In a letter to a constituent Morris, our very own National Elf, explained why we were safer kept uninformed about threats to our NHS; "There is a real danger that if risk registers are routinely released into the public domain, then risks would no longer be recorded accurately on them. It could also lead to the publication of deeply misleading information. Establishing this precedent would threaten the successful implementation of Government policy."
Read his full response here..
Cumbria County Medical Officer protests 'gag'
Last month Professor John Ashton, County Medical Officer for Cumbria, was summoned to a meeting by PCT bosses after he and 22 other signatories penned a letter to a national newspaper criticising the Bill. NHS Cumbria initially claimed Professor Ashton breached the NHS code of conduct - by voicing his concerns over the plans. Professor Ashton protested to the BBC that the PCT was acting under instructions from the Secretary of State's office to 'gag' him. After Shadow Health Secretary Andy Burnham called this 'top-down bullying', Cumbria NHS was roused to confirm that: "Every senior manager in the health service has to nonetheless be mindful of expressing their views on political issues as individuals, and not on behalf of the NHS organisations for which they work .... the meeting with Professor Ashton is not a disciplinary meeting but is to ensure that he is always mindful of these differences."

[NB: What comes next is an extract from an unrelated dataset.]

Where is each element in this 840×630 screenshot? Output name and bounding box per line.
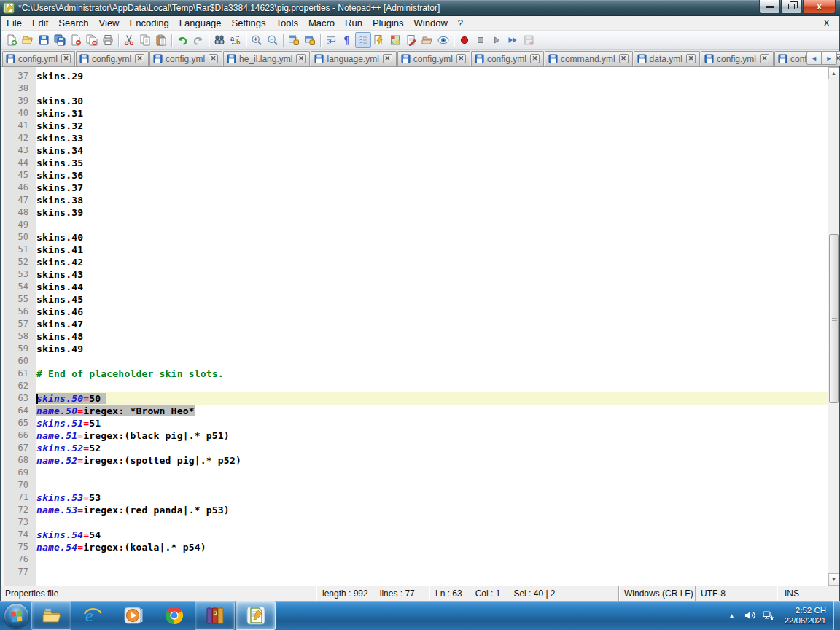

Conservative Party Central HQ also called the local radio station to 'out' Prof Ashton as a member of the Labour Party, and thus, unlike them, politically biased. Professor Ashton said, "As a public health director and as the advisor for public health to the county of Cumbria... I have the freedom to speak out on matters of interest. I am not acting politically, I am acting professionally, drawing on the evidence of what will happen if we go down the road to private health insurance." As MP David Morris didn't say, this is the trouble with letting people who aren't multi-millionaires (or Conservatives) have access to information that affects them.